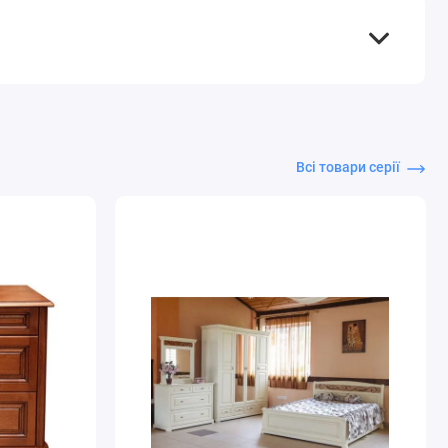
Всі товари серії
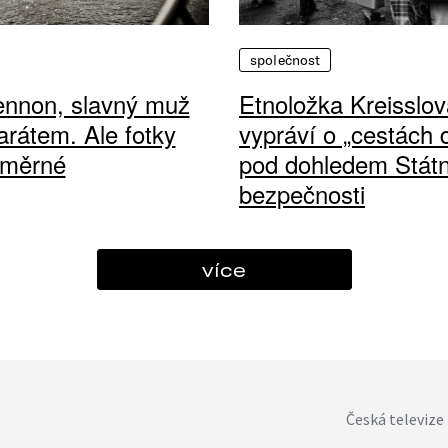
společnost
ennon, slavný muž
Etnoložka Kreisslov
arátem. Ale fotky
vypráví o „cestách
ůměrné
pod dohledem Státn
bezpečnosti
více
Česká televize 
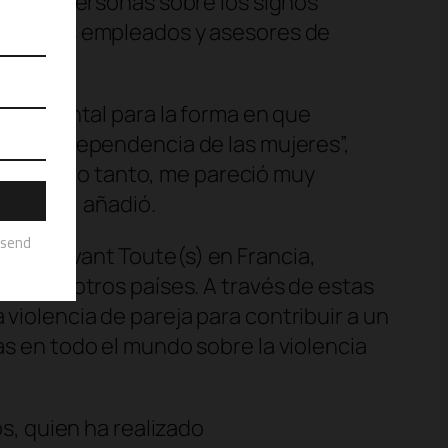
ones de personas sobre los signos
itar a los empleados y asesores de
undamental para la forma en que
r, y la independencia de las mujeres
”,
y. “Por lo tanto, me pareció muy
ntales”, añadió.
20: En
Avant Toute(s)
en Francia,
021 en otros países. A través de estas
violencia de pareja para contribuir a un
as en todo el mundo sobre la violencia
s, quien ha realizado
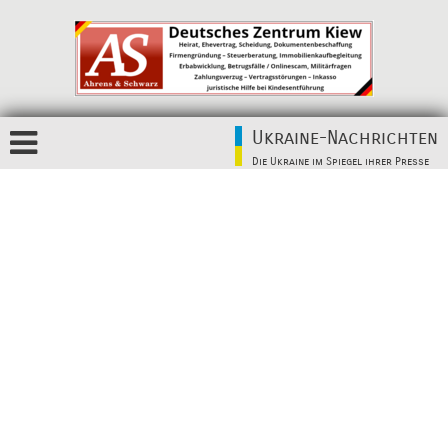
Ukraine-Nachrichten
Die Ukraine im Spiegel ihrer Presse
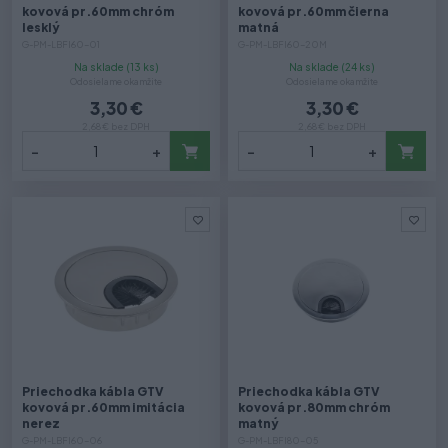
kovová pr.60mm chróm
kovová pr.60mm čierna
lesklý
matná
G-PM-LBFI60-01
G-PM-LBFI60-20M
Na sklade (13 ks)
Na sklade (24 ks)
Odosielame okamžite
Odosielame okamžite
3,30 €
3,30 €
2,68 € bez DPH
2,68 € bez DPH
-
+
-
+
Priechodka kábla GTV
Priechodka kábla GTV
kovová pr.60mm imitácia
kovová pr.80mm chróm
nerez
matný
G-PM-LBFI60-06
G-PM-LBFI80-05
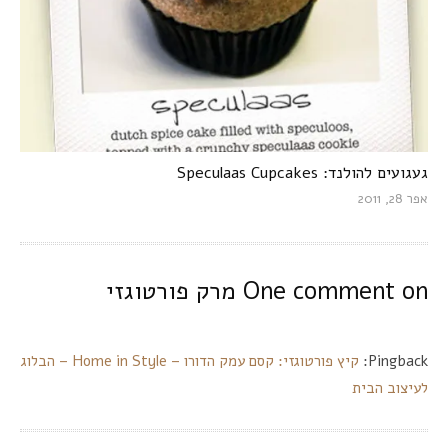
געגועים להולנד: Speculaas Cupcakes
אפר 28, 2011
One comment on
מרק פורטוגזי
Pingback:
קיץ פורטוגזי: קסם עמק הדורו – Home in Style – הבלוג
לעיצוב הבית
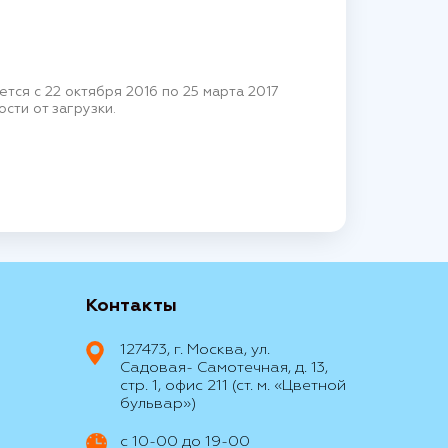
ся с 22 октября 2016 по 25 марта 2017
сти от загрузки.
Контакты
127473, г. Москва, ул.
Садовая- Самотечная, д. 13,
стр. 1, офис 211 (ст. м. «Цветной
бульвар»)
с 10-00 до 19-00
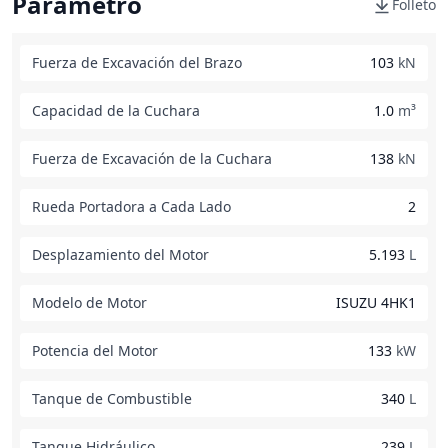
Parámetro
Folleto
Fuerza de Excavación del Brazo
103
kN
Capacidad de la Cuchara
1.0
m³
Fuerza de Excavación de la Cuchara
138
kN
Rueda Portadora a Cada Lado
2
Desplazamiento del Motor
5.193
L
Modelo de Motor
ISUZU 4HK1
Potencia del Motor
133
kW
Tanque de Combustible
340
L
Tanque Hidráulico
239
L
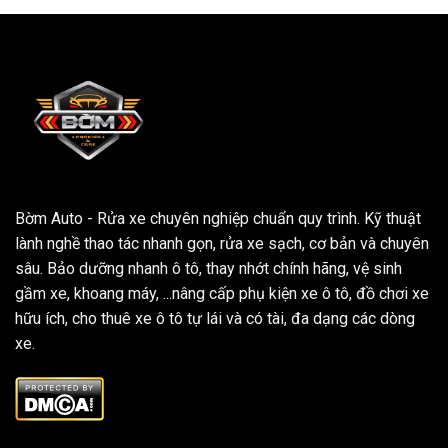
Bờm Auto - Rửa xe chuyên nghiệp chuẩn quy trình. Kỹ thuật
lành nghề thao tác nhanh gọn, rửa xe sạch, cơ bản và chuyên
sâu. Bảo dưỡng nhanh ô tô, thay nhớt chính hãng, vệ sinh
gầm xe, khoang máy, ...nâng cấp phụ kiện xe ô tô, đồ chơi xe
hữu ích, cho thuê xe ô tô tự lái và có tài, đa dạng các dòng
xe.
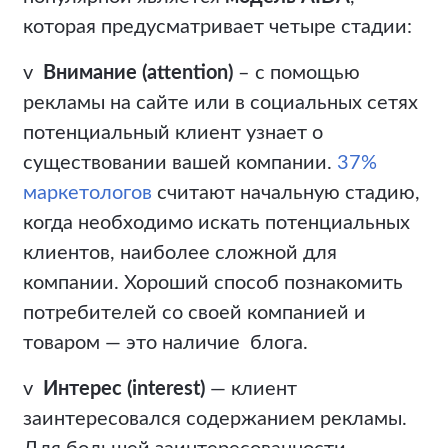
которая предусматривает четыре стадии:
v
Внимание (attention)
– с помощью
рекламы на сайте или в социальных сетях
потенциальный клиент узнает о
существовании вашей компании.
37%
маркетологов
считают начальную стадию,
когда необходимо искать потенциальных
клиентов, наиболее сложной для
компании. Хороший способ познакомить
потребителей со своей компанией и
товаром — это наличие блога.
v
Интерес (interest)
— клиент
заинтересовался содержанием рекламы.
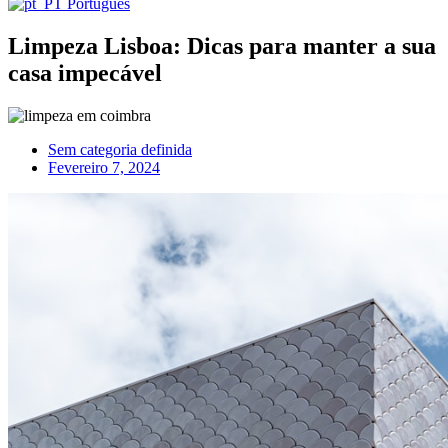
Português
Limpeza Lisboa: Dicas para manter a sua
casa impecável
Sem categoria definida
Fevereiro 7, 2024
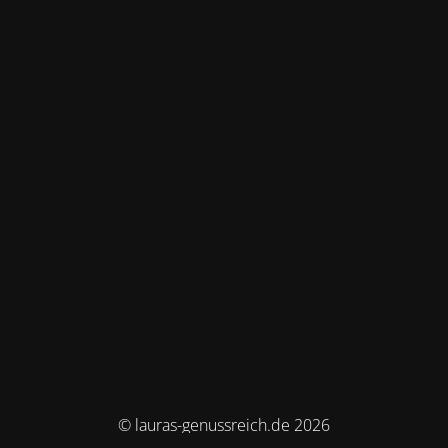
© lauras-genussreich.de 2026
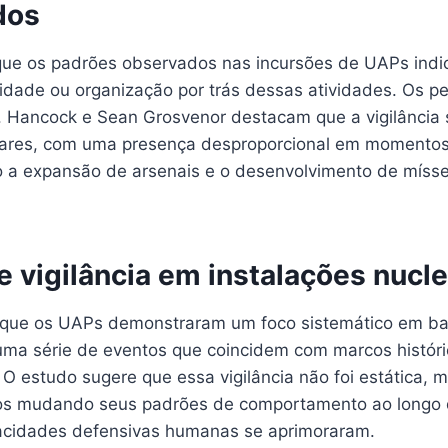
dos
que os padrões observados nas incursões de UAPs ind
idade ou organização por trás dessas atividades. Os p
 J. Hancock e Sean Grosvenor destacam que a vigilância
eares, com uma presença desproporcional em momentos 
o a expansão de arsenais e o desenvolvimento de mísse
 vigilância em instalações nucl
 que os UAPs demonstraram um foco sistemático em ba
uma série de eventos que coincidem com marcos histór
O estudo sugere que essa vigilância não foi estática, 
s mudando seus padrões de comportamento ao longo 
acidades defensivas humanas se aprimoraram.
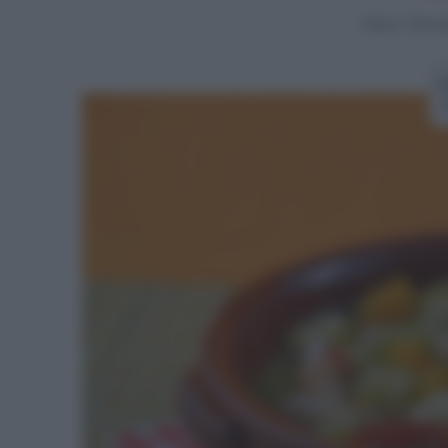
Home
>
Primi pi
R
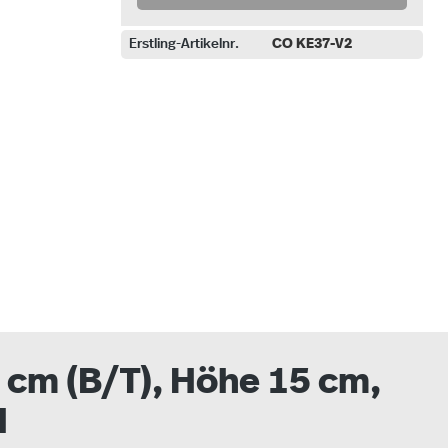
Erstling-Artikelnr.
CO KE37-V2
uswählen
cm (B/T), Höhe 15 cm,
l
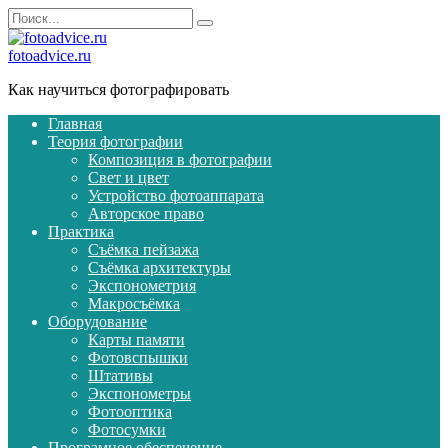
Перейти
Search
к
for:
содержанию
fotoadvice.ru
Как научиться фотографировать
Главная
Теория фотографии
Композиция в фотографии
Свет и цвет
Устройство фотоаппарата
Авторское право
Практика
Съёмка пейзажа
Съёмка архитектуры
Экспонометрия
Макросъёмка
Оборудование
Карты памяти
Фотовспышки
Штативы
Экспонометры
Фотооптика
Фотосумки
Програмное обеспечение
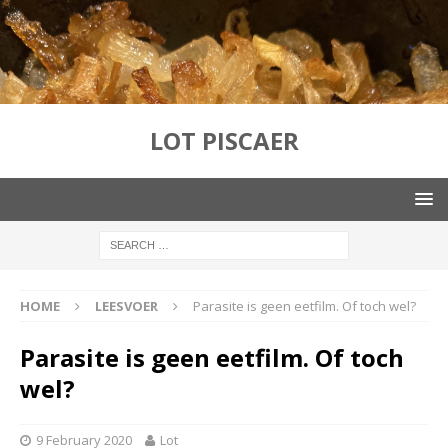
LOT PISCAER
HOME
LEESVOER
Parasite is geen eetfilm. Of toch wel?
Parasite is geen eetfilm. Of toch
wel?
9 February 2020
Lot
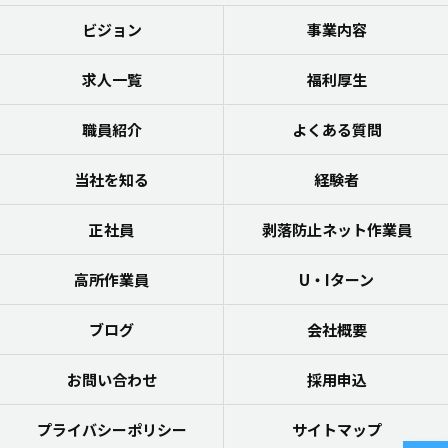
ビジョン
事業内容
求人一覧
福利厚生
職員紹介
よくある質問
当社を知る
経験者
正社員
剥落防止ネット作業員
高所作業員
U・Iターン
ブログ
会社概要
お問い合わせ
採用申込
プライバシーポリシー
サイトマップ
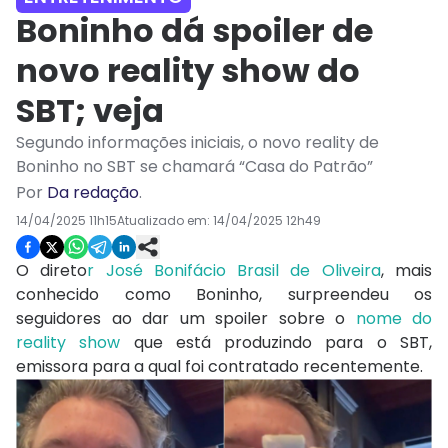
Boninho dá spoiler de
novo reality show do
SBT; veja
Segundo informações iniciais, o novo reality de
Boninho no SBT se chamará “Casa do Patrão”
Por
Da redação
.
14/04/2025 11h15
Atualizado em:
14/04/2025 12h49
O direto
r José Bonifácio Brasil de Oliveira
, mais
conhecido como Boninho, surpreendeu os
seguidores ao dar um spoiler sobre o
nome do
reality show
que está produzindo para o SBT,
emissora para a qual foi contratado recentemente.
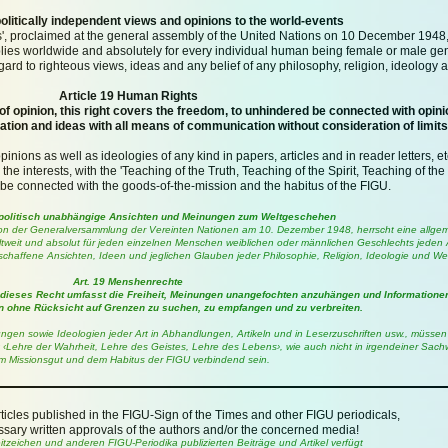
 politically independent views and opinions to the world-events
s', proclaimed at the general assembly of the United Nations on 10 December 1948
pplies worldwide and absolutely for every individual human being female or male g
egard to righteous views, ideas and any belief of any philosophy, religion, ideology 
Article 19 Human Rights
f opinion, this right covers the freedom, to unhindered be connected with opini
tion and ideas with all means of communication without consideration of limits
pinions as well as ideologies of any kind in papers, articles and in reader letters, e
e interests, with the 'Teaching of the Truth, Teaching of the Spirit, Teaching of the 
 be connected with the goods-of-the-mission and the habitus of the FIGU.
, politisch unabhängige Ansichten und Meinungen zum Weltgeschehen
von der Generalversammlung der Vereinten Nationen am 10. Dezember 1948, herrscht eine allge
weltweit und absolut für jeden einzelnen Menschen weiblichen oder männlichen Geschlechts jeden 
tschaffene Ansichten, Ideen und jeglichen Glauben jeder Philosophie, Religion, Ideologie und W
Art. 19 Menshenrechte
dieses Recht umfasst die Freiheit, Meinungen unangefochten anzuhängen und Informationen
n ohne Rücksicht auf Grenzen zu suchen, zu empfangen und zu verbreiten.
gen sowie Ideologien jeder Art in Abhandlungen, Artikeln und in Leserzuschriften usw., müssen 
‹Lehre der Wahrheit, Lehre des Geistes, Lehre des Lebens›, wie auch nicht in irgendeiner Sachw
m Missionsgut und dem Habitus der FIGU verbindend sein.
articles published in the FIGU-Sign of the Times and other FIGU periodicals,
sary written approvals of the authors and/or the concerned media!
eitzeichen und anderen FIGU-Periodika publizierten Beiträge und Artikel verfügt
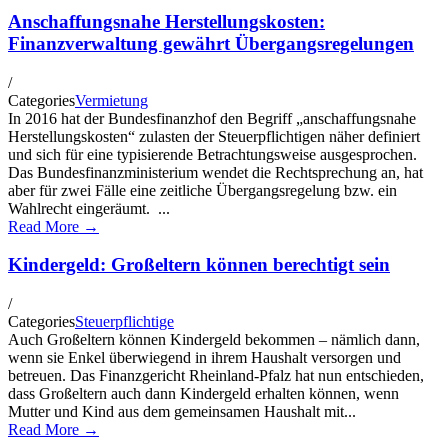
Anschaffungsnahe Herstellungskosten:
Finanzverwaltung gewährt Übergangsregelungen
/
Categories
Vermietung
In 2016 hat der Bundesfinanzhof den Begriff „anschaffungsnahe
Herstellungskosten“ zulasten der Steuerpflichtigen näher definiert
und sich für eine typisierende Betrachtungsweise ausgesprochen.
Das Bundesfinanzministerium wendet die Rechtsprechung an, hat
aber für zwei Fälle eine zeitliche Übergangsregelung bzw. ein
Wahlrecht eingeräumt. ...
Read More →
Kindergeld: Großeltern können berechtigt sein
/
Categories
Steuerpflichtige
Auch Großeltern können Kindergeld bekommen – nämlich dann,
wenn sie Enkel überwiegend in ihrem Haushalt versorgen und
betreuen. Das Finanzgericht Rheinland-Pfalz hat nun entschieden,
dass Großeltern auch dann Kindergeld erhalten können, wenn
Mutter und Kind aus dem gemeinsamen Haushalt mit...
Read More →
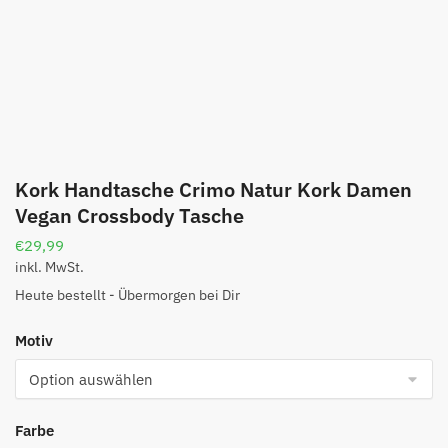
Kork Handtasche Crimo Natur Kork Damen
Vegan Crossbody Tasche
€
29,99
inkl. MwSt.
Heute bestellt - Übermorgen bei Dir
Motiv
Farbe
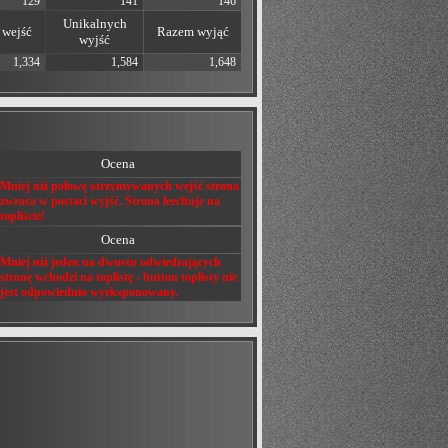
129
141
146
Unikalnych
wejść
Razem wyjąć
wyjść
1,334
1,584
1,648
Ocena
Mniej niż połowę otrzymywanych wejść strona
zwraca w postaci wyjść. Strona leechuje na
topliście!
Ocena
Mniej niż jeden na dwustu odwiedzających
stronę wchodzi na toplistę - button toplisty nie
jest odpowiednio wyeksponowany.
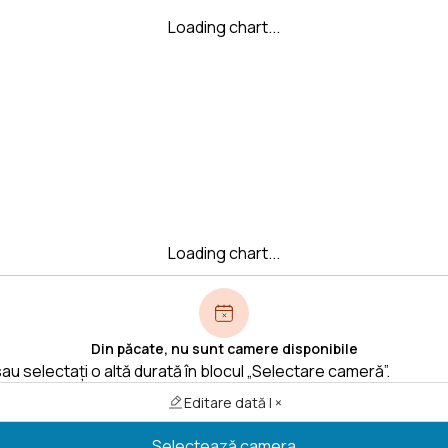
Loading chart...
Loading chart...
Din păcate, nu sunt camere disponibile
au selectați o altă durată în blocul „Selectare cameră”.
Editare dată | ×
Selectează camera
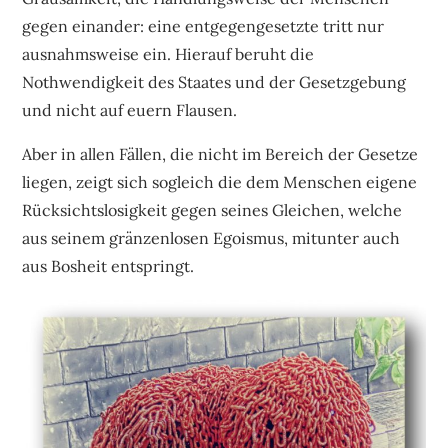
gegen einander: eine entgegengesetzte tritt nur
ausnahmsweise ein. Hierauf beruht die
Nothwendigkeit des Staates und der Gesetzgebung
und nicht auf euern Flausen.
Aber in allen Fällen, die nicht im Bereich der Gesetze
liegen, zeigt sich sogleich die dem Menschen eigene
Rücksichtslosigkeit gegen seines Gleichen, welche
aus seinem gränzenlosen Egoismus, mitunter auch
aus Bosheit entspringt.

> [What the exercise asks] A verbatim transcription is needed of the lines above, starting at the line with "Das Bundesfinanzministerium wendet" and ending at the line with "betreuen. Das Finanzgericht", both included, and of nothing else.

> [Result of this task]
Das Bundesfinanzministerium wendet die Rechtsprechung an, hat
aber für zwei Fälle eine zeitliche Übergangsregelung bzw. ein
Wahlrecht eingeräumt. ...
Read More →
Kindergeld: Großeltern können berechtigt sein
/
Categories
Steuerpflichtige
Auch Großeltern können Kindergeld bekommen – nämlich dann,
wenn sie Enkel überwiegend in ihrem Haushalt versorgen und
betreuen. Das Finanzgericht Rheinland-Pfalz hat nun entschieden,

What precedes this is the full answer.